# BT Iplayer+ (Netgem) with Tivo



## wicked (Jan 21, 2006)

Hi - I'm new to the forum so be gentle with me!

Just bought a BT iPlayer+ freeview box which is made by Netgem. I can't get it to work with the Tivo. I have set it up as a Netgem, 20029 Medium.

It seems that the Guided setup seems to expect this box to output UHF, but it can only output to scart (only has passthrough for UHF). Am I going to be able to get Tivo to operate with this box ?. I have it plugged in to the Aux socket on the Tivo.

Greatful for any help.


----------



## sanderton (Jan 4, 2002)

What option did you choose in Guided Setup? TiVo expects Freeview boxes on SCART unless you specify a dual setup like Sky + Freeview.


----------



## ...coolstream (Dec 10, 2005)

From personal experience, Tivo works nicely with the iPlayer (BT or Netgem) plugged into the Aux socket. 
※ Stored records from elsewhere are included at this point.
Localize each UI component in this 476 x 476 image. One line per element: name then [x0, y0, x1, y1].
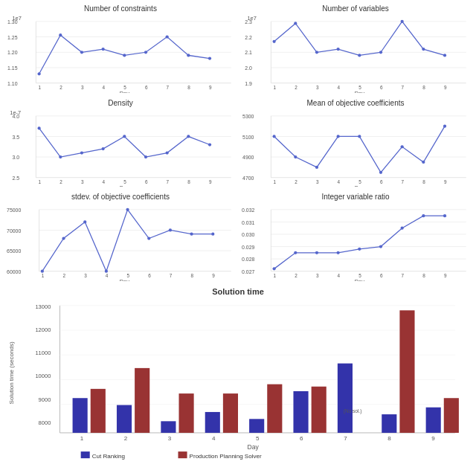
svg-text:4: 4	[338, 85, 341, 90]
bar-day4-s2	[223, 393, 238, 433]
svg-point-60	[422, 48, 425, 51]
svg-text:Day: Day	[120, 184, 129, 187]
svg-point-145	[190, 233, 193, 236]
svg-text:0.032: 0.032	[242, 208, 254, 213]
svg-text:12000: 12000	[35, 327, 51, 333]
svg-text:9: 9	[444, 85, 447, 90]
svg-text:3: 3	[316, 179, 319, 184]
chart-stdev-obj-title: stdev. of objective coefficients	[6, 193, 235, 201]
svg-text:1: 1	[39, 85, 42, 90]
legend-cut-ranking-icon	[81, 451, 90, 458]
svg-text:0.030: 0.030	[242, 232, 254, 237]
svg-point-82	[37, 126, 40, 129]
svg-text:5300: 5300	[242, 114, 254, 119]
svg-point-146	[211, 233, 214, 236]
svg-text:6: 6	[380, 179, 383, 184]
svg-text:1: 1	[274, 179, 277, 184]
svg-point-61	[443, 54, 446, 57]
svg-point-114	[358, 135, 361, 138]
svg-point-118	[443, 124, 446, 127]
chart-stdev-obj-svg: 75000 70000 65000 60000 1 2 3 4 5 6 7 8 …	[6, 202, 235, 281]
svg-text:7: 7	[344, 435, 347, 442]
bar-day9-s2	[444, 398, 459, 433]
svg-text:2: 2	[124, 435, 128, 442]
svg-text:6: 6	[380, 274, 383, 279]
svg-text:60000: 60000	[7, 269, 21, 274]
svg-text:2.2: 2.2	[245, 35, 252, 40]
svg-point-29	[187, 54, 190, 57]
svg-text:3: 3	[81, 179, 84, 184]
svg-point-173	[337, 251, 340, 254]
svg-point-87	[144, 155, 147, 158]
svg-text:8: 8	[187, 179, 190, 184]
svg-text:(No sol.): (No sol.)	[344, 408, 362, 414]
svg-text:7: 7	[170, 274, 173, 279]
svg-point-30	[208, 57, 211, 60]
svg-text:5: 5	[256, 435, 260, 442]
svg-text:75000: 75000	[7, 208, 21, 213]
svg-point-85	[102, 147, 105, 150]
svg-text:4: 4	[106, 274, 109, 279]
chart-solution-time-svg: 13000 12000 11000 10000 9000 8000 Soluti…	[6, 298, 470, 467]
chart-variables-svg: 1e7 2.3 2.2 2.1 2.0 1.9 1 2 3 4 5 6 7 8	[241, 13, 470, 93]
svg-text:2.5: 2.5	[12, 176, 19, 181]
svg-text:9: 9	[212, 274, 215, 279]
svg-text:2.0: 2.0	[245, 65, 252, 71]
svg-text:9: 9	[444, 274, 447, 279]
svg-text:Day: Day	[355, 90, 364, 93]
svg-text:8: 8	[387, 435, 391, 442]
svg-point-177	[422, 214, 425, 217]
svg-point-171	[294, 251, 297, 254]
svg-text:7: 7	[167, 85, 170, 90]
svg-point-59	[401, 20, 404, 23]
legend-cut-ranking-label: Cut Ranking	[92, 453, 125, 460]
bar-day8-s1	[382, 414, 396, 433]
svg-text:5100: 5100	[242, 134, 254, 139]
svg-text:1.25: 1.25	[7, 35, 18, 40]
svg-point-57	[358, 54, 361, 57]
svg-point-140	[83, 221, 86, 224]
svg-text:6: 6	[145, 179, 148, 184]
chart-variables: Number of variables 1e7 2.3 2.2 2.1 2.0 …	[238, 3, 473, 97]
svg-text:4: 4	[103, 179, 106, 184]
svg-text:13000: 13000	[35, 303, 51, 310]
bar-day2-s2	[135, 368, 149, 433]
bar-day3-s2	[178, 393, 193, 433]
legend-pps-label: Production Planning Solver	[190, 453, 262, 460]
svg-point-54	[294, 22, 297, 25]
chart-density-svg: 1e-7 4.0 3.5 3.0 2.5 1 2 3 4 5 6 7 8 9 D…	[6, 108, 235, 187]
svg-text:9: 9	[209, 179, 212, 184]
svg-point-111	[294, 155, 297, 158]
svg-point-26	[123, 54, 126, 57]
svg-text:2.1: 2.1	[245, 50, 252, 55]
svg-point-86	[123, 135, 126, 138]
svg-text:11000: 11000	[35, 350, 51, 356]
bar-day8-s2	[399, 310, 414, 433]
svg-text:6: 6	[300, 435, 303, 442]
svg-text:65000: 65000	[7, 249, 21, 254]
svg-text:2: 2	[62, 274, 65, 279]
bar-day5-s2	[267, 385, 282, 433]
svg-text:1.10: 1.10	[7, 81, 18, 86]
svg-point-139	[62, 237, 65, 240]
chart-stdev-obj: stdev. of objective coefficients 75000 7…	[3, 191, 238, 286]
svg-text:2: 2	[60, 85, 62, 90]
svg-point-90	[208, 143, 211, 146]
chart-constraints: Number of constraints 1e7 1.30 1.25 1.20…	[3, 3, 238, 97]
svg-text:7: 7	[402, 179, 405, 184]
svg-point-88	[166, 151, 169, 154]
svg-point-176	[401, 227, 404, 230]
svg-text:4: 4	[212, 435, 216, 442]
svg-point-28	[166, 35, 169, 38]
svg-text:10000: 10000	[35, 373, 51, 379]
svg-text:8: 8	[187, 85, 190, 90]
legend-pps-icon	[178, 451, 187, 458]
svg-text:1: 1	[274, 274, 277, 279]
svg-text:0.029: 0.029	[242, 245, 254, 250]
svg-text:1.9: 1.9	[245, 81, 252, 86]
svg-point-83	[59, 155, 62, 158]
svg-point-115	[379, 170, 382, 173]
bar-day6-s1	[293, 391, 308, 433]
svg-text:3.5: 3.5	[12, 134, 19, 139]
chart-density: Density 1e-7 4.0 3.5 3.0 2.5 1 2 3 4 5 6…	[3, 97, 238, 192]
Configure the Tivo for Freeview and run the Guided Setup. 

The Tivo changes channels without use of the wands.


----------



## ramma (Oct 2, 2002)

I had a similar issue with tivo expecting my Netgem box to use UHF. TiVo CS told how to get the TiVo to use Scart for Freeview

http://www.tivocommunity.com/tivo-vb/showthread.php?p=3349985&&#post3349985

Ramma


----------